Sam leaned in closer. His arm brushed against my shoulder. “Like a dream,” he said. My throat suddenly felt thick.

“Lucky mower.”

A chord cuts through the heavy rock, pulling me back to the present. My eyes fly open and I realize that Sam's only a few feet away. Watching me.

Every nerve in my body buzzes. His gaze feels like a physical thing. I shift in place, suddenly uncomfortable. He keeps his eyes trained on me for a fraction of a second longer, then turns away without so much as a nod or a smile.

Shana reappears, holding two cans of Coke.

“Refreshments,” she says, passing me a soda. I tear my eyes away from Sam and take the can from her, my cheeks burning. I want the floor to open up and swallow me whole. The corner of my eye twitches. I blink, telling myself I will not—
cannot
—cry.

Shana produces the bottle of Jack and tips some into my drink. I don't even bother protesting.

“Just a little,” I mutter. Shana lifts an eyebrow.

“You okay?” she asks. I glance at Sam, then back to Shana.

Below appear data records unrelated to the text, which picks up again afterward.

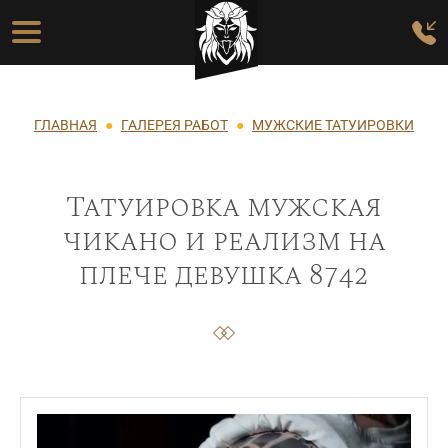
Перейти к основному содержанию
Основная навигация
Строка навигации
ГЛАВНАЯ
ГАЛЕРЕЯ РАБОТ
МУЖСКИЕ ТАТУИРОВКИ
Татуировка мужская
чикано и реализм на
плече девушка 8742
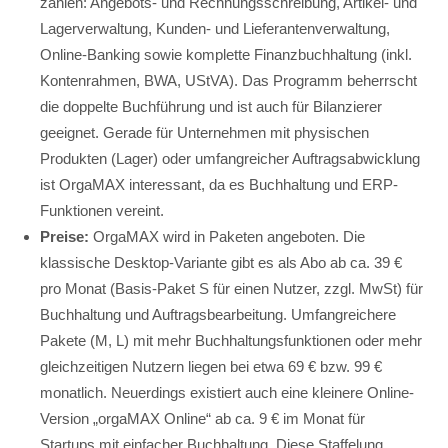
zählen: Angebots- und Rechnungsschreibung, Artikel- und
Lagerverwaltung, Kunden- und Lieferantenverwaltung,
Online-Banking sowie komplette Finanzbuchhaltung (inkl.
Kontenrahmen, BWA, UStVA). Das Programm beherrscht
die doppelte Buchführung und ist auch für Bilanzierer
geeignet. Gerade für Unternehmen mit physischen
Produkten (Lager) oder umfangreicher Auftragsabwicklung
ist OrgaMAX interessant, da es Buchhaltung und ERP-
Funktionen vereint.
Preise:
OrgaMAX wird in Paketen angeboten. Die
klassische Desktop-Variante gibt es als Abo ab ca. 39 €
pro Monat (Basis-Paket S für einen Nutzer, zzgl. MwSt) für
Buchhaltung und Auftragsbearbeitung. Umfangreichere
Pakete (M, L) mit mehr Buchhaltungsfunktionen oder mehr
gleichzeitigen Nutzern liegen bei etwa 69 € bzw. 99 €
monatlich. Neuerdings existiert auch eine kleinere Online-
Version „orgaMAX Online“ ab ca. 9 € im Monat für
Startups mit einfacher Buchhaltung. Diese Staffelung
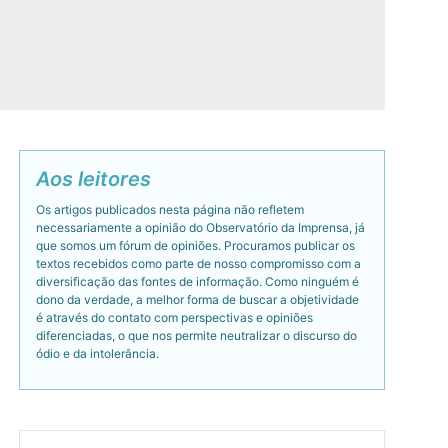
Aos leitores
Os artigos publicados nesta página não refletem
necessariamente a opinião do Observatório da Imprensa, já
que somos um fórum de opiniões. Procuramos publicar os
textos recebidos como parte de nosso compromisso com a
diversificação das fontes de informação. Como ninguém é
dono da verdade, a melhor forma de buscar a objetividade
é através do contato com perspectivas e opiniões
diferenciadas, o que nos permite neutralizar o discurso do
ódio e da intolerância.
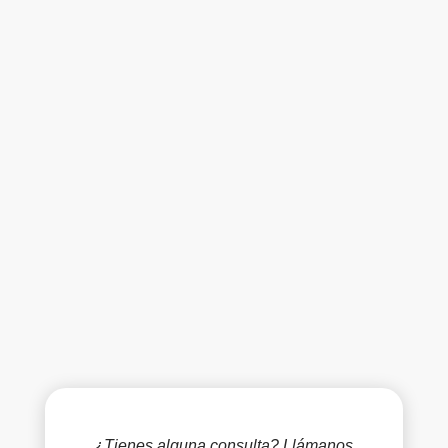
¿Tienes alguna consulta? Llámanos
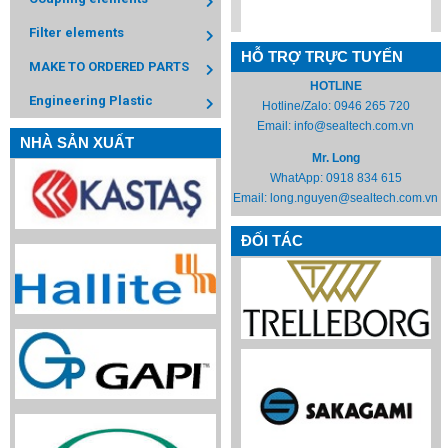
Filter elements
HỖ TRỢ TRỰC TUYẾN
MAKE TO ORDERED PARTS
HOTLINE
Engineering Plastic
Hotline/Zalo:
0946 265 720
Email:
info@sealtech.com.vn
NHÀ SẢN XUẤT
Mr. Long
WhatApp:
0918 834 615
Email:
long.nguyen@sealtech.com.vn
ĐỐI TÁC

“He won't even look at me,” I say. “I thought you said he wanted me to come tonight.”

Shana takes a swig of Jack. She swallows, making a face.

“He did,” she says, shoving the bottle back into her bag. “He told me to bring you. Just give him some time.”

“I've been in rehab for two and a half months,” I say. I can't help the bitterness that creeps into my voice. “How much time does he need?”

“A couple hours?” Shana leans toward me and tucks a strand of hair behind my ear. “He's seeing you again for the first time in months. He probably feels just as weird about it as you do.”

Hope flickers through my chest. “You think?”

“Casey Myrtle, you are hot and amazing and every guy in this room is probably already in love with you.” Shana hiccups and raises a hand to her mouth, giggling. “If stupid Sam can't see that, you're too good for him.”

I roll my lower lip between my teeth.
Or he's too good for me
, I think. Before I can say another word, Aya and Julie push through the crowd to join us.


And
she didn't even get us a soda,” Julie says, scowling at Shana. She already looks disheveled. Sweat smudges the eyeliner Aya drew on her in the car, and her curls stick out in funny angles. Something drips from her black tank top.